The nine teams worked on projects for local businesses that included a chain of movie theaters, a banking conglomerate, and a restaurant group owned by a renowned local chef. Each team took on specific product- or service-oriented challenges set forth by the businesses. The challenges involved customers: attracting new ones, maintaining and extending existing ones, testing their brand loyalty.
Failure and frustration are woven into the FIELD experience, said MacCormack.
“It really relies upon iterative trial-and-error experimentation. So understanding what’s the problem or what’s the need, brainstorming solutions to the problem or need, and then prototyping solutions and getting feedback,” and then starting all over, is essential to learning.
“I would say nine times out of 10, they realize the thing they came up with in Boston is just never going to work, and that’s part of the pedagogy,” he said.
Letting go of preconceived suppositions and stepping outside one’s comfort zone are integral to the program’s success.
“Part of going to an emerging market is experiencing an emerging market,” said Anthony J. Mayo, Thomas S. Murphy Senior Lecturer of Business Administration. “The other part is the fact that they worked on a team with six people whom they didn’t know on a project that they didn’t choose.
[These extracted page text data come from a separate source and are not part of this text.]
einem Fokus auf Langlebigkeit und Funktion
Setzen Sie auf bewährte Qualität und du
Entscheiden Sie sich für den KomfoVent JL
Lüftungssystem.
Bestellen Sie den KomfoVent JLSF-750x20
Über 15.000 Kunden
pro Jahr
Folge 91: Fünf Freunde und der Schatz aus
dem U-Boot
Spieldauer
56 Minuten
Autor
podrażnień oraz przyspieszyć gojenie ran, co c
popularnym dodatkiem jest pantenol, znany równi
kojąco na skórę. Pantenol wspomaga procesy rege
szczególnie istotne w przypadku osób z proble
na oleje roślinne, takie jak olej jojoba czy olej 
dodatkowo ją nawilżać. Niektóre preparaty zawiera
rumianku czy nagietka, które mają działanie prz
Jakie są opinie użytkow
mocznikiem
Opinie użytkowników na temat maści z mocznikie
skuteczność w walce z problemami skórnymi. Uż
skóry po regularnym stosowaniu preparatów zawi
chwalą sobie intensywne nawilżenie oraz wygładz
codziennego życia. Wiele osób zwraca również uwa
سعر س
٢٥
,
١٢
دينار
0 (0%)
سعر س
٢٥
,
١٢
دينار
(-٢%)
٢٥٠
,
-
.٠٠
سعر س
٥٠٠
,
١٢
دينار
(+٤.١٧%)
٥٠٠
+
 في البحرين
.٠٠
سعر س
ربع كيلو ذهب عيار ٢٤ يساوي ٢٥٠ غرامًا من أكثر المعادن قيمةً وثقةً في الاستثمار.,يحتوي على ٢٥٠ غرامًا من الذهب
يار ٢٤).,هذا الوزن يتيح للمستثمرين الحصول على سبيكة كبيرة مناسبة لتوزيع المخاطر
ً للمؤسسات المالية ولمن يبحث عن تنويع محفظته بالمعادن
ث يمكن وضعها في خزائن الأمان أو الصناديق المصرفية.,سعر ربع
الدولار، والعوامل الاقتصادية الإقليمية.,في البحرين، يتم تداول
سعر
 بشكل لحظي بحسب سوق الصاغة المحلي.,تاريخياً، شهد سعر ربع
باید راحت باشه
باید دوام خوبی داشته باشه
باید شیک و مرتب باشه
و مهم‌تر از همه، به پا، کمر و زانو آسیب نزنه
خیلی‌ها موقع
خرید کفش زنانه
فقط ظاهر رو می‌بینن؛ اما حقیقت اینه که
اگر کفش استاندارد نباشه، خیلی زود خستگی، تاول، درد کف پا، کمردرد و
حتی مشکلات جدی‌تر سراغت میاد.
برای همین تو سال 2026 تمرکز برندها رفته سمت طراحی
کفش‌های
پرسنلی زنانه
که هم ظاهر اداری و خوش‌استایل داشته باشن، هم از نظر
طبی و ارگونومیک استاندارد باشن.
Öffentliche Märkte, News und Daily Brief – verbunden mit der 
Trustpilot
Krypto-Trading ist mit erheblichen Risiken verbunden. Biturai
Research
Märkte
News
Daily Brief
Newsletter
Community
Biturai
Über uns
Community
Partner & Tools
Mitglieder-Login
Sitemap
So how did they navigate the challenges?”
Mayo, along with Henry W. McGee, a senior lecturer of business administration, joined 90 students in the capital city of Accra, Ghana. “It’s hard to really know what to expect in Ghana. Of all the markets we go to, it’s probably the most emerging or least developed. The infrastructure is very fragile. The road systems, the traffic is horrible, there’s massive poverty, the income disparity.
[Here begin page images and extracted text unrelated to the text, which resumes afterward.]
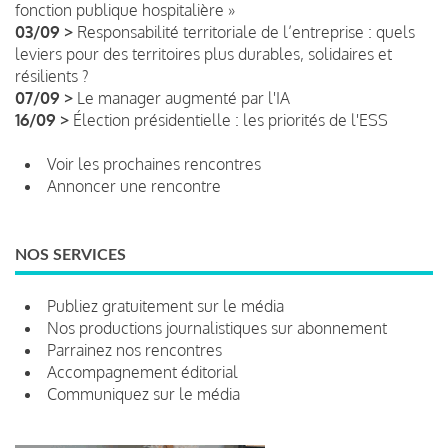
fonction publique hospitalière »
03/09 >
Responsabilité territoriale de l’entreprise : quels
leviers pour des territoires plus durables, solidaires et
résilients ?
07/09 >
Le manager augmenté par l'IA
16/09 >
Élection présidentielle : les priorités de l'ESS
Voir les prochaines rencontres
Annoncer une rencontre
NOS SERVICES
Publiez gratuitement sur le média
Nos productions journalistiques sur abonnement
Parrainez nos rencontres
Accompagnement éditorial
Communiquez sur le média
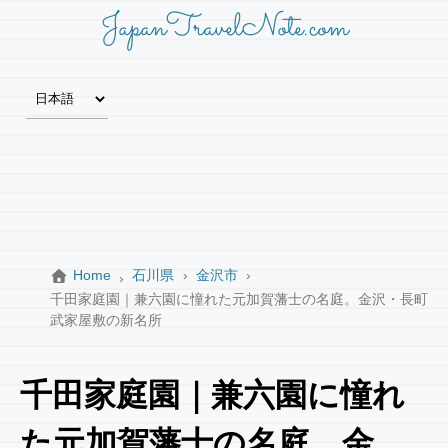
JapanTravelNote.com
Home
石川県
金沢市
千田家庭園｜兼六園に憧れた元加賀藩士の名庭。金沢・長町
武家屋敷の新名所
千田家庭園｜兼六園に憧れ
た元加賀藩士の名庭。金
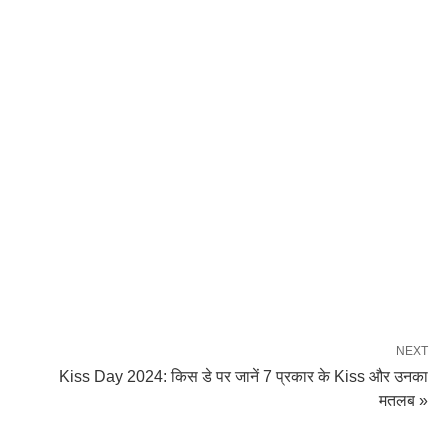
NEXT
Kiss Day 2024: किस डे पर जानें 7 प्रकार के Kiss और उनका
मतलब »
“You get a completely different appreciation of emerging markets when you go to a country like Ghana, which is really on the cusp … but there’s a long way to go,” said Mayo.
On the first day, students working with wireless phone businesses, banking firms, and a company that makes shea-butter products were asked to go across the city to identify potential customers and do a photo project describing what they encountered. Mayo said many were “taken aback” by what they saw, using words like “disparity, chaos, confusion,” but also terms such as “entrepreneurial and bustling and energy.”
“I think you can’t really experience the sort of chaos and energy and frenetic sense without being there. You see overwhelming poverty in a way that in many emerging markets is very compartmentalized,” he said. “In Ghana, you can’t get away from it.”
For the teams that went to Buenos Aires, Argentina, expecting that they weren’t going to face the same fundamental business obstacles as those working in Ghana, the trip was a bit surprising, said Heidi K. Gardner, an assistant professor of business administration. “It’s a country of enormous potential, and yet it consistently underperforms expectations,” said Gardner.
“I think they really had their eyes open once they got on the ground to what the local challenges were, and those ranged from seemingly capricious regulations in the telephony market: very rapid, sudden changes that the partner organization had to react to … rather than being able to step back and think strategically and operationally,” as well as great inflation, she said.
“And I think they saw a stratification of Argentinian society at a level that’s perhaps a little hard to understand until you get there,” said Gardner.
Ultimately, some of the most meaningful insights and learning come where students least expect it.
“In some ways, FIELD 2 is designed, of course, to learn certain objectives we have that are pedagogical. But it’s designed to create options for all sorts of lessons that will come out of interactions with local people,” said MacCormack. “We can’t predict up front what they are, but we observe them when they happen, and it’s just fantastic.”